Novant’anni di età, da venti lontana dalle scene e in generale dalla vita pubblica a causa di una di quelle malattie implacabili che ti cancellano da te stesso, Monica Vitti è viva e presente nella memoria del pubblico. Eppure, mentre tutti ricordano di quanto si ricordano bene di questa attrice unica nel suo genere, per capacità, estro e aspetto, la nostra televisione propone quasi niente tra i tantissimi titoli che ha interpretato in quarant’anni cruciali di storia del cinema.
Sulla tv generalista e su Sky non c’è nessuno dei film memorabili del periodo in cui era attrice drammatica, e ispirava il suo compagno Michelangelo Antonioni che la diresse nella cosiddetta trilogia dell’incomunicabilità: niente L’avventura, La Notte, L’eclisse, nei quali la fisionomia particolare e l’intensità di Monica erano il volto della fatica di vivere di tutte le donne dell’alta borghesia degli anni ’60. E nemmeno c’è spazio per i film della svolta brillante della sua carriera, quella della quale lei stessa diceva ‘Scoprire di poter far ridere è come scoprire di essere la figlia del re’, nessuno spazio per le pellicole dirette da Risi, Scola, Monicelli, Sordi.

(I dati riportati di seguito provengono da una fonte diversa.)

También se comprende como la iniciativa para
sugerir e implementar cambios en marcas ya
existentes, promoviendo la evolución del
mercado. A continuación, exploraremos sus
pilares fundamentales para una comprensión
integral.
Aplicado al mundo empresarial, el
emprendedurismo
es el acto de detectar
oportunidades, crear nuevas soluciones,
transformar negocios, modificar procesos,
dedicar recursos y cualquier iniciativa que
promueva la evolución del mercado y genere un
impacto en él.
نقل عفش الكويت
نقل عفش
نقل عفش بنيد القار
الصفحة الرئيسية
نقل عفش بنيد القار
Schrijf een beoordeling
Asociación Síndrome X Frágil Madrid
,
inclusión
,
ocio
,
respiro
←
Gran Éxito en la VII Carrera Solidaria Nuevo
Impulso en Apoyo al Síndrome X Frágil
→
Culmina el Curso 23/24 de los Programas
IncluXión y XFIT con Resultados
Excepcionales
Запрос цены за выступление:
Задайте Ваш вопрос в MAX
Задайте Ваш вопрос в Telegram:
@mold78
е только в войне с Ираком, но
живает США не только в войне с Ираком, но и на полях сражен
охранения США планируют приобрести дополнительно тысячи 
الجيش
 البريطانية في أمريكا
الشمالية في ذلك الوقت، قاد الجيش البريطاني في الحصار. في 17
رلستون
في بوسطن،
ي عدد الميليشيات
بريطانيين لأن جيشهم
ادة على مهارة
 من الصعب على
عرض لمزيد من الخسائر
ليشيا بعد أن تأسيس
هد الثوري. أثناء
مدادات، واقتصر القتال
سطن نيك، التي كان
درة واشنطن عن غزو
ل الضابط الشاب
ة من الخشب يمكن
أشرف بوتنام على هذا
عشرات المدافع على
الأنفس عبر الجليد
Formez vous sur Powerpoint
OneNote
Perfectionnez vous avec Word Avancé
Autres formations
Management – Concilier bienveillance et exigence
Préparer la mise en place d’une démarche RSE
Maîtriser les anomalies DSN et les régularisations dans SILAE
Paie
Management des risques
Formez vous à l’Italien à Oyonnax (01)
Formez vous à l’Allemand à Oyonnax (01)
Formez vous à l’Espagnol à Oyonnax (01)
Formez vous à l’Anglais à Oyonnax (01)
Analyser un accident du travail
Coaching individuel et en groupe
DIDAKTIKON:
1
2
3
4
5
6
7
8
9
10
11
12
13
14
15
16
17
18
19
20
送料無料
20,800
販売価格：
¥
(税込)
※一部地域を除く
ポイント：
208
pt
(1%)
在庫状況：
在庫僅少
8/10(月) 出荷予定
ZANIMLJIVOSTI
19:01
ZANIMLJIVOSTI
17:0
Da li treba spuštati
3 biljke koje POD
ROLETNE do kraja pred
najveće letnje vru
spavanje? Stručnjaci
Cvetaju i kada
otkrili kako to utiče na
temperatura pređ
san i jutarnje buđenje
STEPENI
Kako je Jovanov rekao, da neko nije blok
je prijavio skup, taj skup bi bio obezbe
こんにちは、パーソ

Benemerito lo streaming, che pur avendo una scelta minima almeno propone qualcosa: su Amazon Prime e RaiPlay si possono vedere almeno Dramma della gelosia (tutti i dettagli in cronaca), la rutilante commedia di Ettore Scola in cui Monica è l’oggetto del desiderio e della (malata, sbagliata: oggi è necessario sottolinearlo esplicitamente) gelosia degli straordinari Marcello Mastroianni e Giancarlo Giannini, e La notte, dramma esistenzialista diretto da Antonioni nel 1961. Infinity propone, sempre di Antonioni, Il deserto rosso, l’apice delle interpretazioni drammatiche di Monica Vitti che, nel ruolo dell’infelice e disperatamente depressa Giuliana, pronuncia con “mi fanno male i capelli” una delle espressioni chiave dell’altrimenti indefinibile disagio esistenziale della buona società di metà Novecento.

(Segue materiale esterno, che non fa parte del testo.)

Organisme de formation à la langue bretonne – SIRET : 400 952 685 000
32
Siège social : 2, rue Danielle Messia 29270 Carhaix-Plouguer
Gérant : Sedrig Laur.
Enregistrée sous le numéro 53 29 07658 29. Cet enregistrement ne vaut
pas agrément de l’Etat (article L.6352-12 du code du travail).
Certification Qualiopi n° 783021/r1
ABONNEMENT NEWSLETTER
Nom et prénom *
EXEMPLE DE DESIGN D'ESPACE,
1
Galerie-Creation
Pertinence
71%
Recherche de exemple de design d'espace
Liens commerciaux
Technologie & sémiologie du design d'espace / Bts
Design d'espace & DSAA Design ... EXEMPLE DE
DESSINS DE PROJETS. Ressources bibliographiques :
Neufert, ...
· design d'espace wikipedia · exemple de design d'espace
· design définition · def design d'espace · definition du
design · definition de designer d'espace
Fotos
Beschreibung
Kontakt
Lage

Se poi volete vedere il film di Monica preferito dall’Algoritmo Umano, dovete proprio noleggiarlo da Amazon, perché non si trova da nessuna parte. Ma per vedere Amore mio aiutami, il più mesto dei film divertenti di Alberto Sordi, da lui anche diretto, e gustare la scena (che oggi susciterebbe aspre polemiche) in cui il marito supercivile e comprensivo finisce per prendere schiaffoni la moglie (la Vitti, che nelle scene più cruente aveva come controfigura una giovanissima Fiorella Mannoia) sulle dune di Sabaudia, un paio di euro potete anche spenderli.

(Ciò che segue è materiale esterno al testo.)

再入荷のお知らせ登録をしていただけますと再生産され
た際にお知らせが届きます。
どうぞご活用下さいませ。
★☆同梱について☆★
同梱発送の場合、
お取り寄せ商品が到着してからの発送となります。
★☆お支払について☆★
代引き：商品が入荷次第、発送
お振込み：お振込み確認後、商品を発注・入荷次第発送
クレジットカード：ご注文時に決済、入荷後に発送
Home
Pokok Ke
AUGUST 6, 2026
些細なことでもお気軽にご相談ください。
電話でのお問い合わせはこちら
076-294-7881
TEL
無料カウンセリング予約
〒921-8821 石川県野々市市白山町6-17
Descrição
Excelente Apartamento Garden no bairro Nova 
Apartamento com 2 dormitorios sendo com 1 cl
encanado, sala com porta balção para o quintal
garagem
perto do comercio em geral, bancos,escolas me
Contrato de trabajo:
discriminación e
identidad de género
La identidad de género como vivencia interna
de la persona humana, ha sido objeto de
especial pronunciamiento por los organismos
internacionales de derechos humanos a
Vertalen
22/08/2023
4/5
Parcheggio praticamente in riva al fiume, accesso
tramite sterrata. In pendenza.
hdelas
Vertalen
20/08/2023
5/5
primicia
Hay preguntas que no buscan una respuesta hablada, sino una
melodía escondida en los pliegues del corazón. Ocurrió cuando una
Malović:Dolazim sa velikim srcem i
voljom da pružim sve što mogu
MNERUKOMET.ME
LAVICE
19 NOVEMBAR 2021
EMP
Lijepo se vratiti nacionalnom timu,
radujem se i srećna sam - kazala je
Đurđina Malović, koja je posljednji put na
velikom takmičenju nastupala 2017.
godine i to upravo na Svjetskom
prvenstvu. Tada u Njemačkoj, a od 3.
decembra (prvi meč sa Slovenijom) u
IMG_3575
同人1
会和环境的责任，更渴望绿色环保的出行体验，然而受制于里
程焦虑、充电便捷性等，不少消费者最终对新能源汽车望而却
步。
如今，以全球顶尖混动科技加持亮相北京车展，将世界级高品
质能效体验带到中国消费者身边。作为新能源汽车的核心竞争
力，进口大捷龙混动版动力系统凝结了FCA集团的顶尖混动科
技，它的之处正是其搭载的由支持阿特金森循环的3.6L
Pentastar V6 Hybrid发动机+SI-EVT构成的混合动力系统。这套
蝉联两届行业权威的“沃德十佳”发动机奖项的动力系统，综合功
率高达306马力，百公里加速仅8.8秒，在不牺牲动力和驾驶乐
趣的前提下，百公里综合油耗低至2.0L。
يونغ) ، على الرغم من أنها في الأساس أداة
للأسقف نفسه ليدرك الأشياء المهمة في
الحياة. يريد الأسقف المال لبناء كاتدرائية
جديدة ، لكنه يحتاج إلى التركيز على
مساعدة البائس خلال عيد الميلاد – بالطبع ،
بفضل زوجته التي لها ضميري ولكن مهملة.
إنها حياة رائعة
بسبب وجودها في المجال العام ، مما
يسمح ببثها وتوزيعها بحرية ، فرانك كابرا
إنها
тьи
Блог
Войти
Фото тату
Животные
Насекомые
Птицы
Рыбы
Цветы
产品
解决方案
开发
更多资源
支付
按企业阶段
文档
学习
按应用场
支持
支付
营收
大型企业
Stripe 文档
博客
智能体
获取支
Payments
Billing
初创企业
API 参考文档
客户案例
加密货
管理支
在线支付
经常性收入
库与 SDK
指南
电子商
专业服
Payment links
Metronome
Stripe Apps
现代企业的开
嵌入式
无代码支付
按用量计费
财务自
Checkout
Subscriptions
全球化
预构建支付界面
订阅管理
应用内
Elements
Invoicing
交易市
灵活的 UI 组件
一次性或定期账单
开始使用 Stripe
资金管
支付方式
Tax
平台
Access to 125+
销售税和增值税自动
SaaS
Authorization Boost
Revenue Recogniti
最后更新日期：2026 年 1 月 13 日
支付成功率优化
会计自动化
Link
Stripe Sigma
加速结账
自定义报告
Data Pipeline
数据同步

Però è evidente a questo punto che diventa essenziale, in un giorno triste dato che la festeggiata non si può davvero festeggiare, come in un ferale monito alla caducità della vita durante la vita stessa, guardare il documentario dedicato a Maria Luisa Ceciarelli, in arte Monica Vitti, che ce la mostra com’era, come è stata per anni e per tutti: drammatica e solare, sorridente e scanzonata, bellissima ma ‘solo con la luce giusta’, tenace e perfezionista, scapigliata e comunque perfetta. Se non fosse una parola troppo inflazionata e ormai destituita anche di senso, sarebbe proprio il caso di dirlo: un’icona.